Dr. Jordin Kare, a physicist and space launch expert to whom I am indebted for some of the details mentioned above, visualizes the result as a triangular feedback loop joining big expensive launch systems; complex, expensive, long-life satellites; and few launch opportunities. To this could be added any number of cultural factors (the engineers populating the aerospace industry are heavily invested in the current way of doing things); the insurance and regulatory factors mentioned above; market inelasticity (cutting launch cost in half wouldn’t make much of a difference); and even accounting practices (how do you amortize the nonrecoverable expenses of an innovative program over a sufficiently large number of future launches?).

To employ a commonly used metaphor, our current proficiency in rocket-building is the result of a hill-climbing approach; we started at one place on the technological landscape—which must be considered a random pick, given that it was chosen for dubious reasons by a maniac—and climbed the hill from there, looking for small steps that could be taken to increase the size and efficiency of the device. Sixty years and a couple of trillion dollars later, we have reached a place that is infinitesimally close to the top of that hill. Rockets are as close to perfect as they’re ever going to get. For a few more billion dollars we might be able to achieve a microscopic improvement in efficiency or reliability, but to make any game-changing improvements is not merely expensive; it’s a physical impossibility.

There is no shortage of proposals for radically innovative space launch schemes that, if they worked, would get us across the valley to other hilltops considerably higher than the one we are standing on now—high enough to bring the cost and risk of space launch down to the point where fundamentally new things could begin happening in outer space. But we are not making any serious effort as a society to cross those valleys. It is not clear why.

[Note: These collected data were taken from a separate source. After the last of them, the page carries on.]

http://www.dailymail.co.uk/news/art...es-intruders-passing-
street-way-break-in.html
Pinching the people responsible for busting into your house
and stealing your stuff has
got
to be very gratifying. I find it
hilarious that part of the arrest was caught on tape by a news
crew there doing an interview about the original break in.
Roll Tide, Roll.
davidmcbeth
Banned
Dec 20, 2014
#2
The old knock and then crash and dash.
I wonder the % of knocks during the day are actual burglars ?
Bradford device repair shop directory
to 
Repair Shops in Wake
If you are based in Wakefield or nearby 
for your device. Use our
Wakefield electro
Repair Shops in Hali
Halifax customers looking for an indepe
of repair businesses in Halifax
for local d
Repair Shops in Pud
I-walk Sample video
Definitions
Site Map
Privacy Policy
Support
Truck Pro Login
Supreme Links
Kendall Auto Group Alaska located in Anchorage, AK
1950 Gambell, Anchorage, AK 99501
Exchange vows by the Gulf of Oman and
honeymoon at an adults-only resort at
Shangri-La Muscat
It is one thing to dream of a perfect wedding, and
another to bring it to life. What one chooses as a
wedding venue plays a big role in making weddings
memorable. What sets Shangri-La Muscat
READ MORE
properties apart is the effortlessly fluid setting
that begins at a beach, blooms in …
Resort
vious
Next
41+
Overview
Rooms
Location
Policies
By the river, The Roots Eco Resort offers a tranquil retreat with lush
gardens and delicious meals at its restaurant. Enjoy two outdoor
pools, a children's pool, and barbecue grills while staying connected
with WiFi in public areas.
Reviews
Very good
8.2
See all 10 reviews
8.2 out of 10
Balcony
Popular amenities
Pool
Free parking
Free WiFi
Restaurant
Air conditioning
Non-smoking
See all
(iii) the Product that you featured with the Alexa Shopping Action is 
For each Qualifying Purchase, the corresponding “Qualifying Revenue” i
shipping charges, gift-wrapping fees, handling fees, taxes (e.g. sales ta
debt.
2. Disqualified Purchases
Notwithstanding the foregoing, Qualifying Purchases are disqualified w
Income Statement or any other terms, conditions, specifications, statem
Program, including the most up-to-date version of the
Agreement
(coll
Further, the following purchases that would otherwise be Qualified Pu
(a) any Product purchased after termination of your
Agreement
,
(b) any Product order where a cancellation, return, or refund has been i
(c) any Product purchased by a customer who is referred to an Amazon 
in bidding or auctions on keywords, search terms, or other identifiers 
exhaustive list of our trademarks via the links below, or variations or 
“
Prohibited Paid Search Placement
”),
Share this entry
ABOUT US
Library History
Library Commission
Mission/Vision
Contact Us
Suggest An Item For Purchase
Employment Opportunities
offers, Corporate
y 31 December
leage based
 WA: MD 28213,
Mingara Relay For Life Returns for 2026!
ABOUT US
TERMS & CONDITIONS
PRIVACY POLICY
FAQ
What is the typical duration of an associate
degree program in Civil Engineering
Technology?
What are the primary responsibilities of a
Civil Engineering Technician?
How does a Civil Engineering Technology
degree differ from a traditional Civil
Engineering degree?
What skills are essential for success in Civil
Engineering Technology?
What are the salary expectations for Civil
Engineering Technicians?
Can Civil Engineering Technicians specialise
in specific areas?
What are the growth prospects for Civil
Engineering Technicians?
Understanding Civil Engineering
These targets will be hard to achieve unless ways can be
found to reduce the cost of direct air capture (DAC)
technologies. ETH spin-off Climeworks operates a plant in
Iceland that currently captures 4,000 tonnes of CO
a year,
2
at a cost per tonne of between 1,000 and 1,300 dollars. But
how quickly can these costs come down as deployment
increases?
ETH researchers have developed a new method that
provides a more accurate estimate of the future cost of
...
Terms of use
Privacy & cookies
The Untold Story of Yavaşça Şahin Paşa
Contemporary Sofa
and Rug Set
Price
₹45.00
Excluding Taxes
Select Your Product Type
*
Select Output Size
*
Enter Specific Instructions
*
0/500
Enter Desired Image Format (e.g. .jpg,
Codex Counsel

A temptingly simple explanation is that we are decadent and tired. But none of the bright young up-and-coming economies seem to be interested in anything besides aping what the United States and the USSR did years ago. We may, in other words, need to look beyond strictly U.S.-centric explanations for such failures of imagination and initiative. It might simply be that there is something in the nature of modern global capitalism that is holding us back. Which might be a good thing, if it’s an alternative to the crazy schemes of vicious dictators. Admittedly, there are many who feel a deep antipathy for expenditure of money and brainpower on space travel when, as they never tire of reminding us, there are so many problems to be solved on earth. So if space launch were the only area in which this phenomenon was observable, it would be of concern only to space enthusiasts. But the endless BP oil spill of 2010 highlighted any number of ways in which the phenomena of path dependency and lock-in have trapped our energy industry on a hilltop from which we can gaze longingly across not-so-deep valleys to much higher and sunnier peaks in the not-so-great distance. Those are places we need to go if we are not to end up as the Ottoman Empire of the 21st century, and yet in spite of all of the lip service that is paid to innovation in such areas, it frequently seems as though we are trapped in a collective stasis. As described above, regulation is only one culprit; at least equal blame may be placed on engineering and management culture, insurance, Congress, and even accounting practices. But those who do concern themselves with the formal regulation of “technology” might wish to worry less about possible negative effects of innovation and more about the damage being done to our environment and our prosperity by the mid-20th-century technologies that no sane and responsible person would propose today, but in which we remain trapped by mysterious and ineffable forces.